The Maven would study the red planet's upper atmosphere. Scientists want to know the reason(s) why the planet went from being warm and wet during its first billion years, to the cold and dry place it is today.

Though the early Martian atmosphere was thick enough to hold water and possibly support microbial life, according to scientists much of that atmosphere may have been lost to space, eroded by the sun.

University of Colorado's Bruce Jakosky, the principal Maven scientist said on the eve of Maven's flight that something clearly happened, according to Associated Press.

The agency further quoted him as saying that what scientists wanted to understand the reasons for that change in the climate.

Maven, which will carry eight science instruments would take 10 months to reach Mars, and enter into the orbit around the red planet in September 2014.
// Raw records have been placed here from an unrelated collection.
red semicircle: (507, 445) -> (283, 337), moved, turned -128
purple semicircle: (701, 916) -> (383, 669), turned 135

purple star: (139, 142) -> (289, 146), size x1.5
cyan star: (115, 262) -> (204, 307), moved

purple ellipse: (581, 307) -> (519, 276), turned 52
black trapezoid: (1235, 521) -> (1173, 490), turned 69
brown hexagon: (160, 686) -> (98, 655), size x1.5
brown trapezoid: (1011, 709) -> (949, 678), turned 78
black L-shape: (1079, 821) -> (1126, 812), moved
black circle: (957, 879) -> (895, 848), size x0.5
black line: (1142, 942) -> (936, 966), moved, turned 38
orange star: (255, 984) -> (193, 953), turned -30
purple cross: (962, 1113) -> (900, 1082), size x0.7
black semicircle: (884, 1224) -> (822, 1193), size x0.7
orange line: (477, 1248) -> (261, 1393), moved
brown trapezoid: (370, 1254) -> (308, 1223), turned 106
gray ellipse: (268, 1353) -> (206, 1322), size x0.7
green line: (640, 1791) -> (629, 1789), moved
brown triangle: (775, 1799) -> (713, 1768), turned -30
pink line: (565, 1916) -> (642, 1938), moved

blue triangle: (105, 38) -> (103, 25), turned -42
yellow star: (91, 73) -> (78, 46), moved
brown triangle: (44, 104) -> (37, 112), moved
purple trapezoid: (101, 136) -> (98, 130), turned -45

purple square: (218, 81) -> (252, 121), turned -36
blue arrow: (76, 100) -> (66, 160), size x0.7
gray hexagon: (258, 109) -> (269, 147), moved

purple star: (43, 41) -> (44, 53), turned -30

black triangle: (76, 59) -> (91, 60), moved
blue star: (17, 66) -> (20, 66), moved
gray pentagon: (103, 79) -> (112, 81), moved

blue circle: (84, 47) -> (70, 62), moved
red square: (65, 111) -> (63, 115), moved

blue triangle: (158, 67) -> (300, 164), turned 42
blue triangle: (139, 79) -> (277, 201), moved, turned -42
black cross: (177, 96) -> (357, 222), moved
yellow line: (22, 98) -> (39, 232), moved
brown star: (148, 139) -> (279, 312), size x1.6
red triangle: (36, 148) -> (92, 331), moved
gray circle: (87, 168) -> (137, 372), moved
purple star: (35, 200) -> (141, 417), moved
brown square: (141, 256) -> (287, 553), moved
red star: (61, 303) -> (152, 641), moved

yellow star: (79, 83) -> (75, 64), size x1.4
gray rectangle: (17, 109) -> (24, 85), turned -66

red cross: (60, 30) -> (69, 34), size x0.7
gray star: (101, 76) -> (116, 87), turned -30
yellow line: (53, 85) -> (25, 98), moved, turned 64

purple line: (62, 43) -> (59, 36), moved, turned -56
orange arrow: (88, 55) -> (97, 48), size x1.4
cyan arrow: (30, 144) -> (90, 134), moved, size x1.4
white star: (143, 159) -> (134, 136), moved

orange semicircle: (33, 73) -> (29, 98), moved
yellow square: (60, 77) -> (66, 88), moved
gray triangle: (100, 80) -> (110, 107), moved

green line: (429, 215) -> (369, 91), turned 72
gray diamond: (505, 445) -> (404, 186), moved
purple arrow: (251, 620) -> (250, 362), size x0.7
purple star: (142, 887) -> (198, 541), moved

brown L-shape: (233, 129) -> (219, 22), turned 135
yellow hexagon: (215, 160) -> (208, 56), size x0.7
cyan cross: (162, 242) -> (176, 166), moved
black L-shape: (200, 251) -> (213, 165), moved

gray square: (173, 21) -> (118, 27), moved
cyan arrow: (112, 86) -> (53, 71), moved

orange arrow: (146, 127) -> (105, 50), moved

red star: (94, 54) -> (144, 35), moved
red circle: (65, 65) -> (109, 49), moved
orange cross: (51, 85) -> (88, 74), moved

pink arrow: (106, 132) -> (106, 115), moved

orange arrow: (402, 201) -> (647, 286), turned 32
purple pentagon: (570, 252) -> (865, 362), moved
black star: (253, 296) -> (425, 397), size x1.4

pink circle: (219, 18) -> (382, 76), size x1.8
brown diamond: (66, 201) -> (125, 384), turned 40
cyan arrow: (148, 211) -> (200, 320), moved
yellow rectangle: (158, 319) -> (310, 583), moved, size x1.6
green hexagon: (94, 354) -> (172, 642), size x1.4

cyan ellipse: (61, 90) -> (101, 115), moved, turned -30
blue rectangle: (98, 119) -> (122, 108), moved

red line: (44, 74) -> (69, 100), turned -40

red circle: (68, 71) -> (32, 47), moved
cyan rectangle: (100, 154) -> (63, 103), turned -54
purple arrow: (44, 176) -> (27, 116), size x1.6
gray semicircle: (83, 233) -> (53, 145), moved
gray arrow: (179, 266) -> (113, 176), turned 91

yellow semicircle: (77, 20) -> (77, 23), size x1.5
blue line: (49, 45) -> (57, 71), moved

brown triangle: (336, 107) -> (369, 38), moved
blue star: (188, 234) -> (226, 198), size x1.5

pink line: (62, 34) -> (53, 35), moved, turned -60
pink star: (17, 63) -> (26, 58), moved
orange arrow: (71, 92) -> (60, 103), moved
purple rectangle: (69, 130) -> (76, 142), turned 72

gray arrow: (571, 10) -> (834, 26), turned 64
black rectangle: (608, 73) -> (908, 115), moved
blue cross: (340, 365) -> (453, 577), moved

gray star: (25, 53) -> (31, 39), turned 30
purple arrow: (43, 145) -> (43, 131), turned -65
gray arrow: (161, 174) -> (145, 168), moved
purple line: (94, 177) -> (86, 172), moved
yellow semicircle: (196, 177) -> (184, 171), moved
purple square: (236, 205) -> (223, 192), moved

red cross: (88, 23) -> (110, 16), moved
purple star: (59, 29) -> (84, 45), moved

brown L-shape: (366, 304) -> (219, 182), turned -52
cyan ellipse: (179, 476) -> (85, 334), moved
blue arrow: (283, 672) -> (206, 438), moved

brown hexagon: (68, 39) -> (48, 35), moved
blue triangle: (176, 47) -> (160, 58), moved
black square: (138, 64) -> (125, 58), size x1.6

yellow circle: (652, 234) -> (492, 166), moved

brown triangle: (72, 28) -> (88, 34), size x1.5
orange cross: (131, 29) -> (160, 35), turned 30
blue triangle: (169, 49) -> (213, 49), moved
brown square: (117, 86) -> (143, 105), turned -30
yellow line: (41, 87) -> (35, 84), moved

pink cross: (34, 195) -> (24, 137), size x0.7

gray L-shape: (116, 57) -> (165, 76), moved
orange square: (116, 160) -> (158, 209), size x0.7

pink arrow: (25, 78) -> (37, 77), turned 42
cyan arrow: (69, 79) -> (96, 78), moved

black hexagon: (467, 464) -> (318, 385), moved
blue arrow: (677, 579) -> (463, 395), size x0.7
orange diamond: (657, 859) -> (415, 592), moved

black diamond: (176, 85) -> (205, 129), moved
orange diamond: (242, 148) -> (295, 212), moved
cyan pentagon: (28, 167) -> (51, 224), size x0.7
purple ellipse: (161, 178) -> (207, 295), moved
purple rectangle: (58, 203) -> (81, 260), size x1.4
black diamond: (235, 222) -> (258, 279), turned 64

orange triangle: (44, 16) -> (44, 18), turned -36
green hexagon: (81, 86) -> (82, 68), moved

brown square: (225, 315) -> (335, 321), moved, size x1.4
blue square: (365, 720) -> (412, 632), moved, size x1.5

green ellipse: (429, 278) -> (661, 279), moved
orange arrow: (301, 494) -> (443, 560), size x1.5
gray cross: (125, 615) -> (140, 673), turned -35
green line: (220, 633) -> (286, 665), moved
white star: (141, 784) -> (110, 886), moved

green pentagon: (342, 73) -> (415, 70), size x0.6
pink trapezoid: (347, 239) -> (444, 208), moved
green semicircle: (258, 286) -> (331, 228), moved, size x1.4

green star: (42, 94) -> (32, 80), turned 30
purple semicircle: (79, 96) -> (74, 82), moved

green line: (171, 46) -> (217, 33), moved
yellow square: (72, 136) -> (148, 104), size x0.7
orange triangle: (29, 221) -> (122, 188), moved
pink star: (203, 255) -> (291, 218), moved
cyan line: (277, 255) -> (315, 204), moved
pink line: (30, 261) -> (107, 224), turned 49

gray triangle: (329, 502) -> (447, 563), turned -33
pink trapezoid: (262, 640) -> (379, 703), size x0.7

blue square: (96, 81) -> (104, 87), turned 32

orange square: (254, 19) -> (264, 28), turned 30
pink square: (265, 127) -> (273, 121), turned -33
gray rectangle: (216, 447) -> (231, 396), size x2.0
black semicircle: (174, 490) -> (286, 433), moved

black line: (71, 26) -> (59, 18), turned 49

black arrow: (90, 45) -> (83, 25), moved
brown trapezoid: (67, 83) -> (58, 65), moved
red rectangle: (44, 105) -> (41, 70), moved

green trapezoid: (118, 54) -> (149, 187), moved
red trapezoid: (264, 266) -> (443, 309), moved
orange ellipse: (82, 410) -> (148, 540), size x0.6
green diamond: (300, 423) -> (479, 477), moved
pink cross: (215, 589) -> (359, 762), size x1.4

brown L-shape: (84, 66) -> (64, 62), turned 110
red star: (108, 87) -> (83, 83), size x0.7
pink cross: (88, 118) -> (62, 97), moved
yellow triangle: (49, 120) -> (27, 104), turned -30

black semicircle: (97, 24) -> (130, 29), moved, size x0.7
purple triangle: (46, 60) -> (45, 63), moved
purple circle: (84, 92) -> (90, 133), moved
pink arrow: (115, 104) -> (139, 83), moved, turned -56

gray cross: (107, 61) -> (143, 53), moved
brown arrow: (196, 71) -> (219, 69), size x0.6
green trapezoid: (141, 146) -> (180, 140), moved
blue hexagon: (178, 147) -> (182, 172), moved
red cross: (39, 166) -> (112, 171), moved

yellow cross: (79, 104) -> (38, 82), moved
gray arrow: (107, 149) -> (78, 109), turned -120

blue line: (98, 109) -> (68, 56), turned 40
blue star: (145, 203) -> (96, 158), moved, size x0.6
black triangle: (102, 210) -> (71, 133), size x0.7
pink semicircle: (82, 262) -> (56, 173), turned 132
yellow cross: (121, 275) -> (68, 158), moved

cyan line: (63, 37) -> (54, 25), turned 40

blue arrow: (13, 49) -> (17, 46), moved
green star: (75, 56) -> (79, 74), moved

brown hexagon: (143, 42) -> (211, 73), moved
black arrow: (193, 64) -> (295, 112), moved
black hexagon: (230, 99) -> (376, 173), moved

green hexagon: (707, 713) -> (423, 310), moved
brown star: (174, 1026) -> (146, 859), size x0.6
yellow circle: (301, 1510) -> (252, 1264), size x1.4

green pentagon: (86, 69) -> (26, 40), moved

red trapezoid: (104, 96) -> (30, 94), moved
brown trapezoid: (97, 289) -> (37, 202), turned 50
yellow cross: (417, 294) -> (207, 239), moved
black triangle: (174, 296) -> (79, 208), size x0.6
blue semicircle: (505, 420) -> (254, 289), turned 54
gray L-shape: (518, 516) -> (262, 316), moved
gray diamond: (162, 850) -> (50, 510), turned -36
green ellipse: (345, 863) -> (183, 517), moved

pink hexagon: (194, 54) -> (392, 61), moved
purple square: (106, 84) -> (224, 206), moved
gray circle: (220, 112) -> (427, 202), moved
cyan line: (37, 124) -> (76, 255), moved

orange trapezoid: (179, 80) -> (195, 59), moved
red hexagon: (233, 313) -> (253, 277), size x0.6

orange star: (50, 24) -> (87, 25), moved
A question that all 21 NASA Mars missions to date have sought to answer was whether life could have started on what now seemed to be a barren world.

Associated Press quoted John Grunsfeld, NASA's science mission director, as saying that NASA did not have the answer to the question yet and that was all part of its quest to answer whether we were alone in the universe in a much broader sense.

Maven is the acronym of Mars Atmosphere and Volatile Evolution, with a capital "N" in EvolutioN.

The early Martian atmosphere was thick enough to hold water and possibly support microbial life. But much of that atmosphere may have been lost to space, eroded by the sun.

The Solar Wind Electron Analyser or SWEA, one of the eight instruments aboard MAVEN would try to solve the mystery of Mars' dwindling atmosphere, a process that has turned the planet into a frozen desert.

The product of a collaboration between the Space Sciences Laboratory (SSL) at the University of California, Berkeley, the Institut de Recherche en Astrophysique et Planétologie (IRAP) in France, SWEA's task is to analyse electrons in two distinct regions around Mars: the solar wind passing by and a layer of Mars' upper atmosphere - the ionosphere.

TG Daily quoted, instrument lead David L Mitchell of SSL as saying that SWEA would use the information on electrons to track how other charged particles, such as planetary oxygen ions, were escaping the planet's atmosphere.